The idea of buying a home can be exciting–especially if it is your first home purchase. Homeownership can offer a number of financial and emotional benefits. While there are several steps to get through before you can start to enjoy homeownership, it’s important to be sure you’re ready for what lies ahead before you start viewing properties.
Here are three important questions to ask yourself as you embark on your new home purchase:
Am I in position to qualify for a mortgage? You could find the home of your dreams, but if you can’t get approved for a mortgage, that dream can be shattered. It can lead to a huge disappointment if you shop for homes before getting your financing on track. That’s why you should get prequalified before viewing even your first home.
Not only will you learn whether or not you are likely to qualify for a mortgage, but your lender can determine just how much home you are likely to afford. When you know where you stand, you can then make a strong offer with confidence. You will also avoid the frustration of shopping outside of your budget.
Do I have enough to cover closing costs? There’s a lot of focus on saving for a down payment. While that’s important, it’s not the only upfront cost you’ll have in buying a home. Closing costs and fees can often run about 3 percent or more of the contracted price.
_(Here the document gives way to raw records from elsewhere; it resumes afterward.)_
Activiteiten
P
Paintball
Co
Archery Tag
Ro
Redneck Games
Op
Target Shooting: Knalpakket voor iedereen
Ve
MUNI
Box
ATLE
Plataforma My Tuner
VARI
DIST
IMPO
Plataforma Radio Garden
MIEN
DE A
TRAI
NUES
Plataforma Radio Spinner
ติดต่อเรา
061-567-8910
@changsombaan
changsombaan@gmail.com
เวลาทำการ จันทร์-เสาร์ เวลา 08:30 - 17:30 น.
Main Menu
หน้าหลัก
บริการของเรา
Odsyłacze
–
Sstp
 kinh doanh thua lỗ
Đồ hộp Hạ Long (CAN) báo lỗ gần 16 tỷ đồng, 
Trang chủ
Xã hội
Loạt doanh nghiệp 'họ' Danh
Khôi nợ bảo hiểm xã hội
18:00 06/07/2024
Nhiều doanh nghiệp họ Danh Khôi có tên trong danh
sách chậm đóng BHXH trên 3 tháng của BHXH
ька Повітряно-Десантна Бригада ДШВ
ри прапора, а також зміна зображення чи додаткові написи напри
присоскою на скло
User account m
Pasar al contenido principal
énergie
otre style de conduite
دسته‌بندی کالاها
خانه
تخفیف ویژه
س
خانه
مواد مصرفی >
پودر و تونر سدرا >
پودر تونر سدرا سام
That means if you are getting a government-backed loan requiring just a 3 percent down payment, you can plan on doubling that amount when it comes to what you will actually need to bring to the table if you want to purchase a home. There are also stipulations on where and how that money is sourced, so be sure to discuss the total anticipated costs–and how you plan to pay for them–with your lender.
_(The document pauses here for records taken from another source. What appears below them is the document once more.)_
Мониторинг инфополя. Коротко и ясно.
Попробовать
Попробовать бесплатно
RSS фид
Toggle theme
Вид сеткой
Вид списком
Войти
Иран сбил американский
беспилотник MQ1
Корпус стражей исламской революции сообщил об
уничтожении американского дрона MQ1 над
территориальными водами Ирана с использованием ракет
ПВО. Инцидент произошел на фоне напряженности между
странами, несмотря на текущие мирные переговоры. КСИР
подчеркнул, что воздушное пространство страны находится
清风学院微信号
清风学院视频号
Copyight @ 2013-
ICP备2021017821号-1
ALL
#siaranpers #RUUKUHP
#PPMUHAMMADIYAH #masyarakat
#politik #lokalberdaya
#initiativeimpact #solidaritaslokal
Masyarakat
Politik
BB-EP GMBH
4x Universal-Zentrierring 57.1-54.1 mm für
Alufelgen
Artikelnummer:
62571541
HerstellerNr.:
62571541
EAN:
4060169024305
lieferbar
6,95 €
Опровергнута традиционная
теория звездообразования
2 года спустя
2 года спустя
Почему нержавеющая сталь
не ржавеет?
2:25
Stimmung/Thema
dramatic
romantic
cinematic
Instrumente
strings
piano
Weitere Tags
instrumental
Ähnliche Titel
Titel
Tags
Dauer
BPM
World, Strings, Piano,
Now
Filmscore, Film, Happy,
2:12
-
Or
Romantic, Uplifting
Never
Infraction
Can I afford to buy a home in my preferred neighborhood? Once you have spoken with a lender and become prequalified for your home, it’s time to draw up your list of criteria for finding just the right one. It’s very common for a buyer’s wish list to outpace their budget. Of course, the home’s price is just part of the equation. Consider whether you can afford property taxes, HOA fees, insurance and maintenance on a home in your desired area.
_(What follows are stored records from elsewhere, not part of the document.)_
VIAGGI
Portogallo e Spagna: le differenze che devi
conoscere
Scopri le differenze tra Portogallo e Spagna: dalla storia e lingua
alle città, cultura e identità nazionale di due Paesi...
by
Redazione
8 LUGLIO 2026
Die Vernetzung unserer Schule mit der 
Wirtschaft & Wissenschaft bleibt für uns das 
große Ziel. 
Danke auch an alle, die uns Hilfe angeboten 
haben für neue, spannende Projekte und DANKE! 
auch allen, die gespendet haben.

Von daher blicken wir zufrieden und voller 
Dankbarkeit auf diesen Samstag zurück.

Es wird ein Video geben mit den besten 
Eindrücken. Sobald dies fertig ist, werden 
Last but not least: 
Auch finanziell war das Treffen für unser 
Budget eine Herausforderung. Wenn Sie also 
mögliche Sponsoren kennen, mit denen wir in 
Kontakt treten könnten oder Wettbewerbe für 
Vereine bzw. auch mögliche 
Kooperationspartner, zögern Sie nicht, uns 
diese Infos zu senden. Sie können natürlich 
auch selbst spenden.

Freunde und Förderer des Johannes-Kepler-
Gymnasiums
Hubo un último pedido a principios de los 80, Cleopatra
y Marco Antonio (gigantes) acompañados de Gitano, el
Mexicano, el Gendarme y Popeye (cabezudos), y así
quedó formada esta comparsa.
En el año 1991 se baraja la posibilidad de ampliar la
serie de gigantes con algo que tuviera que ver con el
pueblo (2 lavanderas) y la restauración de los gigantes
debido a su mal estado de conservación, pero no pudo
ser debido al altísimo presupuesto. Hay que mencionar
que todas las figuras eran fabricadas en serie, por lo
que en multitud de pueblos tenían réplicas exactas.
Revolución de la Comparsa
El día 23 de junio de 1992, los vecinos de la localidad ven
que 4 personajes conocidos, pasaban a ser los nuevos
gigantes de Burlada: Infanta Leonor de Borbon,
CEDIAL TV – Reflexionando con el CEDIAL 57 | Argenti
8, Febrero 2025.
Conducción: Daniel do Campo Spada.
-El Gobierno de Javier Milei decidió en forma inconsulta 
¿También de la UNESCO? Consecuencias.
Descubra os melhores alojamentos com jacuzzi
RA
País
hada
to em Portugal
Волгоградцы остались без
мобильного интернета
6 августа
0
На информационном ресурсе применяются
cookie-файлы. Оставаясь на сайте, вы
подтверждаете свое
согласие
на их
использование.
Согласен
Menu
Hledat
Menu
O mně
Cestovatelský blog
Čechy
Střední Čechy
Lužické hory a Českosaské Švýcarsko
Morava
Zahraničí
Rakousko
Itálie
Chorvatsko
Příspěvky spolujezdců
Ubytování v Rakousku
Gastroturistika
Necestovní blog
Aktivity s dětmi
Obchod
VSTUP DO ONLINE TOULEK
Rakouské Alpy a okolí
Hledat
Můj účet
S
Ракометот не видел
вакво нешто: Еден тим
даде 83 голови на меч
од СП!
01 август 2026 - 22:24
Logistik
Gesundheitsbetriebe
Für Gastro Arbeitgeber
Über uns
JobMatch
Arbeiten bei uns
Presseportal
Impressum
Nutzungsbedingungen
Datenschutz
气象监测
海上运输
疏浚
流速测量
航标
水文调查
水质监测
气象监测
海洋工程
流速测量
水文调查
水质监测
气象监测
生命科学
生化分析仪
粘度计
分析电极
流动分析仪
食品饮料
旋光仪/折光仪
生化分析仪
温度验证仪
Taking all these additional costs into account can help you evaluate whether you can afford the type and location of the home you have in mind. If not, you may need to compromise. For example, rather than a popular neighborhood, you may need to focus on an adjacent one that is “up and coming.” You may also need to take a few items off your wish list. As your agent, I can guide you on realistic expectations for what you can afford, saving you frustration on your home search.
The bottom line
Before you dive into viewing properties, be sure you have your financial house in order. You will avoid disappointment and ensure you aren’t wasting time if you prepare for your home purchase before viewing that first home. A bit of readiness on your part will have you moving confidently toward the closing table.